REQUIRED ACTION: I'd like every entry returned exactly as it is, with the images left out.

RECORDS TO PROCESS:
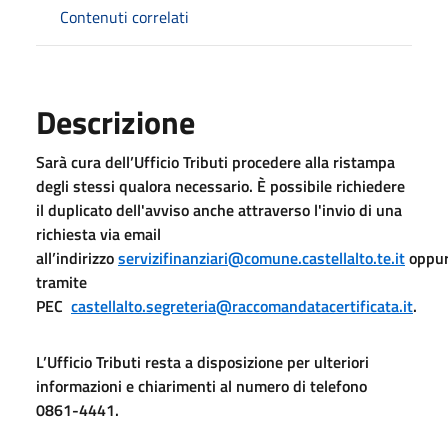
Contenuti correlati
Descrizione
Sarà cura dell’Ufficio Tributi procedere alla ristampa
degli stessi qualora necessario. È possibile richiedere
il duplicato dell'avviso anche attraverso l'invio di una
richiesta via email
all’indirizzo
servizifinanziari@comune.castellalto.te.it
oppu
tramite
PEC
castellalto.segreteria@raccomandatacertificata.it
.
L’Ufficio Tributi resta a disposizione per ulteriori
informazioni e chiarimenti al numero di telefono
0861-4441.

EXERCISE SOLUTION:
Contenuti correlati
Descrizione
Sarà cura dell’Ufficio Tributi procedere alla ristampa
degli stessi qualora necessario. È possibile richiedere
il duplicato dell'avviso anche attraverso l'invio di una
richiesta via email
all’indirizzo
servizifinanziari@comune.castellalto.te.it
oppu
tramite
PEC
castellalto.segreteria@raccomandatacertificata.it
.
L’Ufficio Tributi resta a disposizione per ulteriori
informazioni e chiarimenti al numero di telefono
0861-4441.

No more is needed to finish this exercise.